AMSI (Anti Malware Scan Interface) supports file and memory scanning for known malicious strings – it is built directly into Windows Defender. However, AMSI is agnostic of antimalware vendor, third party vendors can write their own AMSI provider to extend AMSI’s functionality as they see fit. A great example of creating a custom AMSI provider is the SimpleAMSI Provider project from pathtofile. CarbonBlack and SentinelOne both write their own custom AMSI providers. This creates challenges for the attacker when testing payloads locally due to not having that vendor’s custom AMSI.dll, unless you purchase that product.
We’ll begin by opening up ntdll.dll in the disassembler and filtering the exports for ETW functions. The two most common functions that are called by Microsoft security products are EtwEventWrite and EtwEventWriteFull.
Examining the EtwEventWrite API we see that EtwEventWriteFull is called, which in turn calls EtwpEventWriteFull:
Recent research regarding ETW tampering involves patching the EtwEventWrite function by having it return before the function is called.
Adam Chester of MDSEC goes over this method in this blog.
Some common Github tools for patching ETW use this method to patch EtwEventWrite.

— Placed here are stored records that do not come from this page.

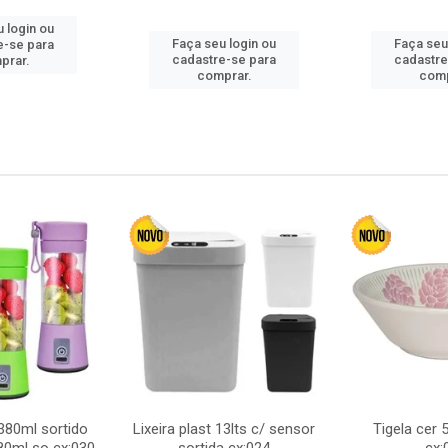
 login ou
Faça seu login ou
Faça seu
e-se para
cadastre-se para
cadastre
prar.
comprar.
comp
380ml sortido
Lixeira plast 13lts c/ sensor
Tigela cer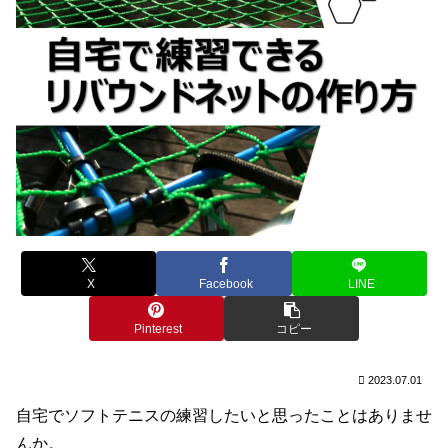
X
Facebook
LINE
Pinterest
コピー
2023.07.01
自宅でソフトテニスの練習したいと思ったことはありませ
んか。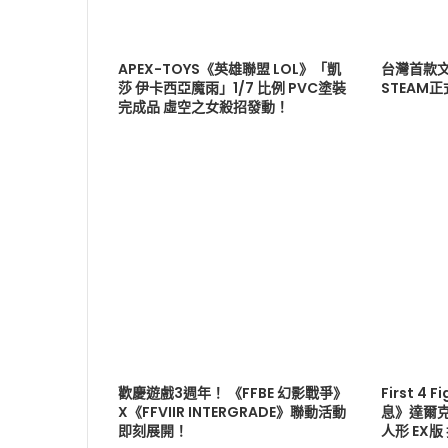
APEX-TOYS《英雄聯盟 LOL》「凱
台灣首款文
莎 伊卡西亞魔雨」1/7 比例 PVC塗裝
STEAM
完成品 虛空之女殺招發動！
歡慶遊戲3週年！ 《FFBE 幻影戰爭》
First 4
X《FFVIIR INTERGRADE》聯動活動
息》達爾克
即刻展開！
人形 EX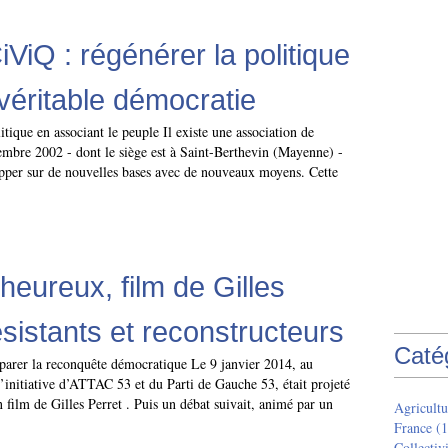
ViQ : régénérer la politique
véritable démocratie
litique en associant le peuple Il existe une association de
embre 2002 - dont le siège est à Saint-Berthevin (Mayenne) -
opper sur de nouvelles bases avec de nouveaux moyens. Cette
heureux, film de Gilles
ésistants et reconstructeurs
Caté
éparer la reconquête démocratique Le 9 janvier 2014, au
l’initiative d’ATTAC 53 et du Parti de Gauche 53, était projeté
 film de Gilles Perret . Puis un débat suivait, animé par un
Agricultu
France
(1
Collectivi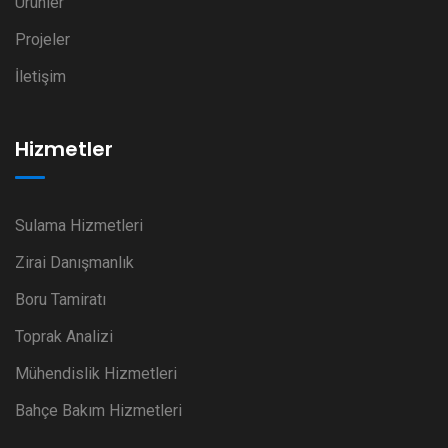
Ürünler
Projeler
İletişim
Hizmetler
Sulama Hizmetleri
Zirai Danışmanlık
Boru Tamiratı
Toprak Analizi
Mühendislik Hizmetleri
Bahçe Bakım Hizmetleri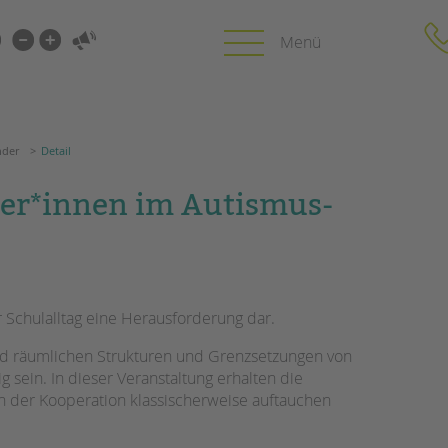
i-
gen
arkalender
Detail
gen
nder
Detail
PROFIL | LEITBILD
KARRIERE
ler*innen im Autismus-
HUNG
Bereiche im Überblick
Stellenangebot
Kinder- und Jugendschutz
tandem als Arbe
Unsere Videos
LFE
Gesellschafter VdK
NEWS/BLOG
 Schulalltag eine Herausforderung dar.
schoolcoach BTL
N
tandem international
nd räumlichen Strukturen und Grenzsetzungen von
unkuerzbar
MIE
g sein. In dieser Veranstaltung erhalten die
Briefe an Kai
n der Kooperation klassischerweise auftauchen
PRESSE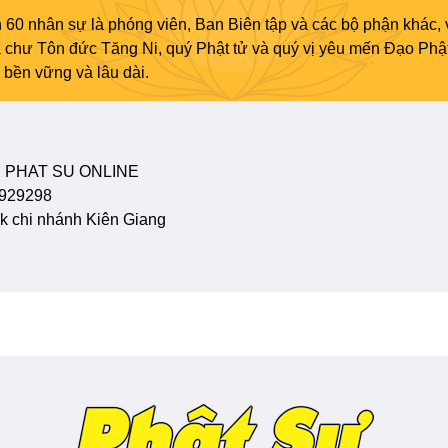
 60 nhân sự là phóng viên, Ban Biên tập và các bộ phận khác, 
ủa chư Tôn đức Tăng Ni, quý Phật tử và quý vị yêu mến Đạo Phậ
bền vững và lâu dài.
 PHAT SU ONLINE
929298
 chi nhánh Kiên Giang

From outflankl’s TamperETW project:
From Flangvik’s NetLoader project :
As we all know, offensive cyber is a game of cat and mouse. Companies that make EDR products and are now inspecting these commonly abused ETW functions for evidence of tampering within their address space. If script kiddies compile these projects without renaming functions or obfuscating the code, they will get caught immediately.
Scrolling down within the disassembler we find a function named NtTraceEvent. Windows functions that begin with ‘Nt’ are functions that operate in userland but can call a function in the kernel. This type of function is known as a syscall.
According to MSDN:
The Windows native operating system services API is implemented as a set of routines that run in kernel mode. These routines have names that begin with the prefix Nt or Zw. Kernel-mode drivers can call these routines directly. User-mode applications can access these routines by using system calls. 2
Following the control flow of NtTraceEvent brings us to a syscall. Well, how about that.
This function is the central switching point for writing an event through Event Tracing For Windows (ETW). Both the NtTraceEvent and ZwTraceEvent functions are exported by name from NTDLL. There, in user mode, the functions are aliases for a stub that transfers execution to the
NtTraceEvent implementation in kernel mode such that the execution is recognised as originating in user mode. 3
Diagram of NtTraceEvent/zwTraceEvent transferring control to the kernel-version of NtTraceEvent:
So technically we are not going to touch ETW, we will patch the syscall that ETW uses so that it loses the capability to write ETW events to the file system. We will do this by patching the NtTraceEvent function so that the syscall simply returns. The assembly code in the red box is never going to be called.
We’ll start our PoC by finding the memory address of NtTraceEvent.
We’ll use VirtualProtect 4 to change permissions on this segment in memory. If we set RWX permissions with VirtualProtect, that is usually an EDR trigger. However in this case, we’ll set RWX permissions and then return the permissions to RX. Then memcpy5 will be used to copy the opcode for a return into the buffer where NtTrace Event is located.
We used the disassembler in order to find two pieces in the above code – the opcode for a return instruction (xc3), and the size of the memory region where NtTraceEvent resides.
And the return:
The assembly tells the story: we see the pointer being incremented by 3 to the NtTraceEvent memory region. Then there is a call to memcpy where a return instruction is copied into the region of memory holding NtTraceEvent. And the bottom of the assembler, VirtualProtect isused to return the permissions on the stack to RX.